The creature has been found to circulate heated blood throughout its body, making it the first known fully warm-blooded fish – and a first-rate predator.
Some fish, such as tuna and some sharks, warm parts of their bodies – their muscles, for example – to help them swim, but that’s as far as the heating system goes.
However, with its all-over body heating, the silvery, tyre-sized opah has a distinct competitive advantage over rival predators when it comes to securing its next meal, according to researchers from NOAA Fisheries in California.
The opah lives hundreds of feet beneath the surface, in chilly, dimly lit waters, where fish tend to be slow and sluggish, conserving energy by ambushing prey instead of chasing it.
It swims by rapidly flapping its large, red pectoral fins like wings through the water, and can be found all over the world – even, on occasion, in seas around the British Isles.
The researchers have just finished a new study, published in the journal Nature, which finds the opah’s constant flapping of its fins heats its body, speeding its metabolism.
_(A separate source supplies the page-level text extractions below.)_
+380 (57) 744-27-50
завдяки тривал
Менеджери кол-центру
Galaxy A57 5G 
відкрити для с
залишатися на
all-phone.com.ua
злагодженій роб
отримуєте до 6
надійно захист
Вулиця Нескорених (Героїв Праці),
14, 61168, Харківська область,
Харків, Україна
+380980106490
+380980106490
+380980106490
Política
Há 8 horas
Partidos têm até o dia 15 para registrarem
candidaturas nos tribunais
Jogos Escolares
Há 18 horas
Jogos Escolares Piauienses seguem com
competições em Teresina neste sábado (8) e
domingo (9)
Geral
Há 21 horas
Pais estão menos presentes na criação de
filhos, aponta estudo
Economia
This helps it to swim faster, react more quickly and see more sharply.
“Before this discovery, I was under the impression this was a slow-moving fish, like most other fish in cold environments,” said Nicholas Wegner, of NOAA Fisheries’ Southwest Fisheries Science Center, in La Jolla, California. “But because it can warm its body, it turns out to be a very active predator that chases down agile prey like squid, and can migrate long distances.”
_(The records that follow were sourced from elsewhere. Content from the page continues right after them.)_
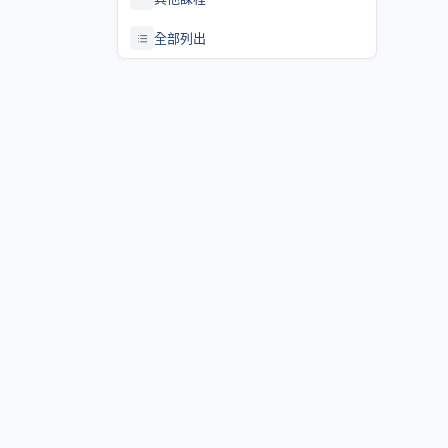
全部列出
關於課程資訊網
課程資訊網將作為學生查詢課程資訊與搭配之助教、大班教學
等相關資源之整合入口。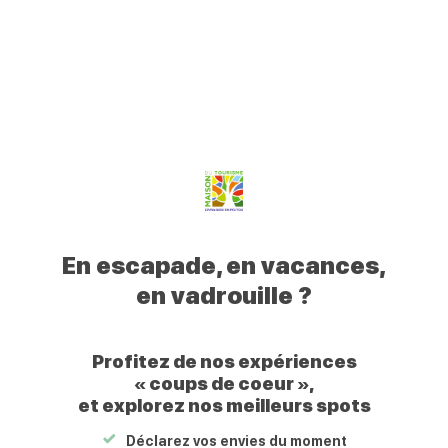
0
Mon
Mes
Je
Men
Votre
profil
favoris
recherche
Civraisien
Retour
Un tableau fleuri
en
Le
07/08/2026
Poitou
Votre
Civraisien
En escapade, en vacances,
en
en vadrouille ?
Poitou
Profitez de nos expériences
« coups de coeur »,
et explorez nos meilleurs spots
Un tableau fleuri
Maison des arts
Déclarez vos envies du moment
Mr Wegner said he first realised the moonfish was different when he analysed a sample of its gill tissue and saw it had unusual qualities. The blood vessels that carry warm blood into the fish’s gills wind around those carrying cold blood back to the body core after absorbing oxygen from the water.
This is known in engineering as “counter-current heat exchange”, where it is used to regulate temperatures – for example in chemical processing. Resembling a car radiator, it’s a natural adaptation that conserves heat.
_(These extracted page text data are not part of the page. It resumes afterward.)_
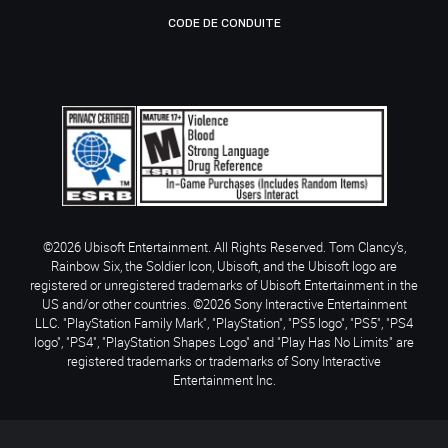
CODE DE CONDUITE
©2026 Ubisoft Entertainment. All Rights Reserved. Tom Clancy’s,
Rainbow Six, the Soldier Icon, Ubisoft, and the Ubisoft logo are
registered or unregistered trademarks of Ubisoft Entertainment in the
US and/or other countries. ©2026 Sony Interactive Entertainment
LLC. "PlayStation Family Mark", "PlayStation", "PS5 logo", "PS5", "PS4
logo", "PS4", "PlayStation Shapes Logo" and "Play Has No Limits" are
registered trademarks or trademarks of Sony Interactive
Entertainment Inc.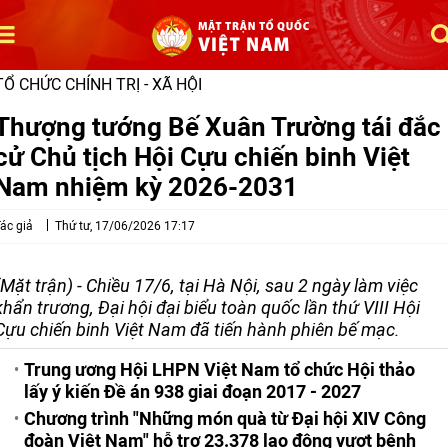
TỔ CHỨC CHÍNH TRỊ - XÃ HỘI
Thượng tướng Bế Xuân Trường tái đắc
cử Chủ tịch Hội Cựu chiến binh Việt
Nam nhiệm kỳ 2026-2031
ác giả
Thứ tư, 17/06/2026 17:17
(Mặt trận) - Chiều 17/6, tại Hà Nội, sau 2 ngày làm việc
khẩn trương, Đại hội đại biểu toàn quốc lần thứ VIII Hội
Cựu chiến binh Việt Nam đã tiến hành phiên bế mạc.
Trung ương Hội LHPN Việt Nam tổ chức Hội thảo
lấy ý kiến Đề án 938 giai đoạn 2017 - 2027
Chương trình "Những món quà từ Đại hội XIV Công
đoàn Việt Nam" hỗ trợ 23.378 lao động vượt bệnh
The opah uses the technique to ensure that warm blood leaving the body core helps heat up cold blood returning from the respiratory surface of the gills, where it absorbs oxygen.
“There has never been anything like this seen in a fish’s gills before,” said Mr Wegner. “This is a cool innovation by these animals that gives them a competitive edge. The concept of counter-current heat exchange was invented in fish long before we thought of it.”
The researchers collected temperature data from opah caught during surveys off the West Coast of the US, finding that their body temperatures were regularly warmer than the surrounding water.
Researchers also attached temperature monitors to the fish as they tracked them on dives to several hundred feet, and found that their body temperature remained steady even as the water temperature dropped sharply.
The fish had a muscle temperature about 5C above the surrounding water while swimming about 150ft to 1,000ft below the surface, the researchers found.
“Discoveries like this help us understand the role species play in the marine ecosystem, and why we find them where we do,” said Francisco Werner, director of the Southwest Fisheries Science Center.
“It really demonstrates how much we learn from basic research out on the water, thanks to curious scientists asking good questions about why this fish appeared to be different.”
Warm-blooded creatures, such as mammals, birds and, it turns out, the opah fish, keep the inside of their bodies at a constant temperature by generating their own heat.
They do this by converting much of the food they eat into energy, with only a relatively small amount converted into body mass. In hot environments they can cool off by sweating, panting, moulting, bathing, licking or resting.
Cold-blooded animals, such as reptiles, amphibians, and almost all fish, take on the temperature of their surroundings. They are much more active in warm environments and very sluggish when their surroundings are cold. Their muscle activity depends on chemical reactions which run quickly when it is hot and slowly when it is cold.
Cold-blooded animals often bask in the sun to warm up and boost their metabolism.
The main advantage that these cold-blooded creatures have is that they need much less energy to survive – but the advantage for animals of having warm blood is that they can keep moving whatever the ambient temperature.